Poke is raw tuna cut into small cubes and mixed with different spices. My current favorite is dynamite because it has avocado.

It’s a big deal in Hawaii and we have eaten it for lunch pretty much every day since we arrived on Kona. It’s delicious and so fresh here. But there are other restaurants, other foods to try.

This has been a tough vacation.

I know. I’m in Hawaii, boo hoo. I get that on the surface an island vacation looks wonderful, but reality often lies beneath the surface of any snapshot.

Michael’s work has been crazy challenging this year and that doesn’t go away simply because we pack our swim suits and spray on sunscreen. He’s dealing with a lot, we love him, so that means we are all in it to some degree.

Self-help gurus and life coaches give lip service to striking a balance between work and play, but the cold hard truth is that work usually wins. It has to because without it the vacations dry up fast.

People outside our family are counting on or demanding things from one of our own. That never goes away.

It ebbs and flows. Interrupts a Fourth of July while allowing for time to attend an afternoon school event, but it’s always there. It is easy to spout that a person should, “put the phone away” or “just shut work off,” but that’s not how things work in the real world.

What has to get done often wins out over waves and sand.

This trip is still time away, time together, but it’s been beaten up a bit by what creeps onto the edges of a postcard. Which explains the poke (pronounced poke-eh).

When things spin out of control Michael and I often tunnel down to something consistent we can control. I suppose those same life coaches would call it a “coping mechanism.”

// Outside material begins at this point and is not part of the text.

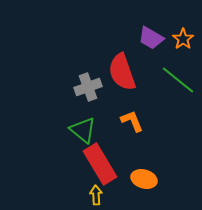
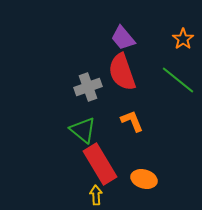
purple trapezoid: moved 28 px left; rotated 20 degrees clockwise
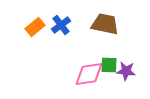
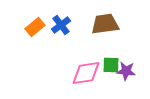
brown trapezoid: rotated 20 degrees counterclockwise
green square: moved 2 px right
pink diamond: moved 3 px left, 1 px up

Coffee at Starbucks every morning for weeks. Drives around late at night with no destination in mind. There was even a particularly low point years ago when we met at Subway for 6″ subs. . . every day. These are little things that hunker us down during a storm.

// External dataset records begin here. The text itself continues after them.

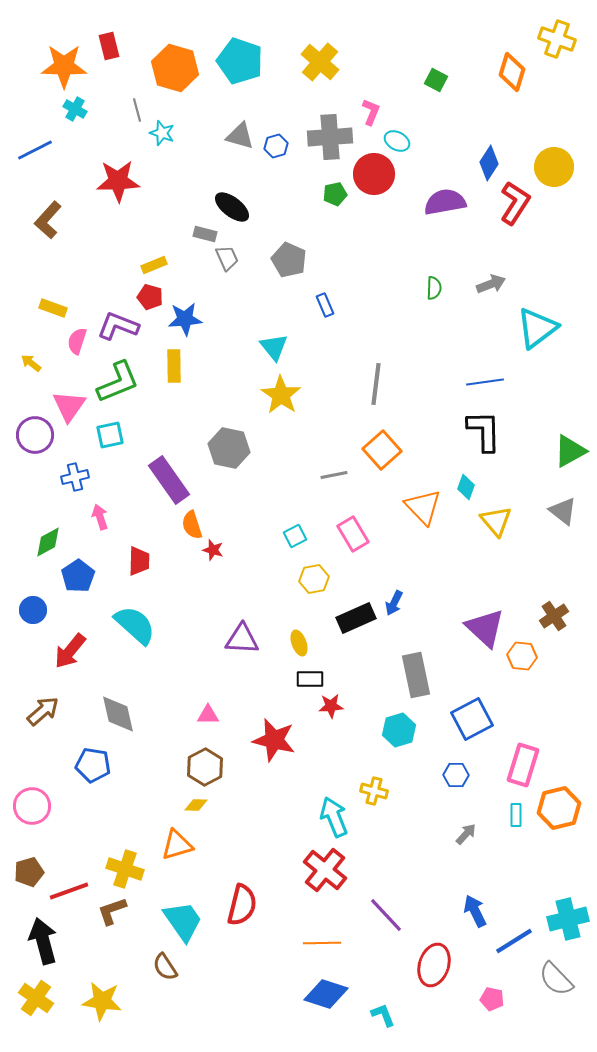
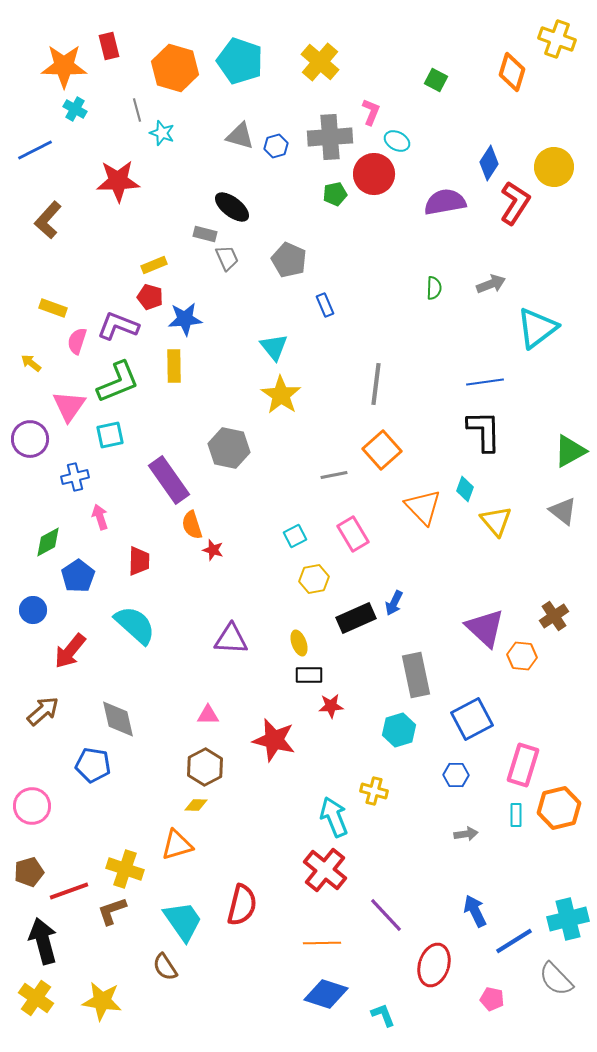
purple circle at (35, 435): moved 5 px left, 4 px down
cyan diamond at (466, 487): moved 1 px left, 2 px down
purple triangle at (242, 639): moved 11 px left
black rectangle at (310, 679): moved 1 px left, 4 px up
gray diamond at (118, 714): moved 5 px down
gray arrow at (466, 834): rotated 40 degrees clockwise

Our children love poke. Well, Maggie isn’t particularly thrilled, but she never likes anything. We’ve taken to calling it a “poke party” every afternoon. No matter what the day brings, we make rice and a couple of us run to Da Poke Shack and stock up on what’s fresh.

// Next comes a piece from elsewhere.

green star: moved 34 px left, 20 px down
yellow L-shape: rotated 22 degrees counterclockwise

It’s good, consistent. So when all three kids get massive debilitating sunburns on the backs of their legs the very first day we arrive, or I have a meltdown for any number of reasons, or our patience is widdled down by work, the poke party works.

Vacation or no vacation. Island or idle Thursday. All families deal with things. The challenges vary greatly, but I’m pretty sure we all reach for bits of light, moments of fun to pull us through the yuck, until we can snorkel again.

My thoughts from the laundry room. A hui hou Aloha.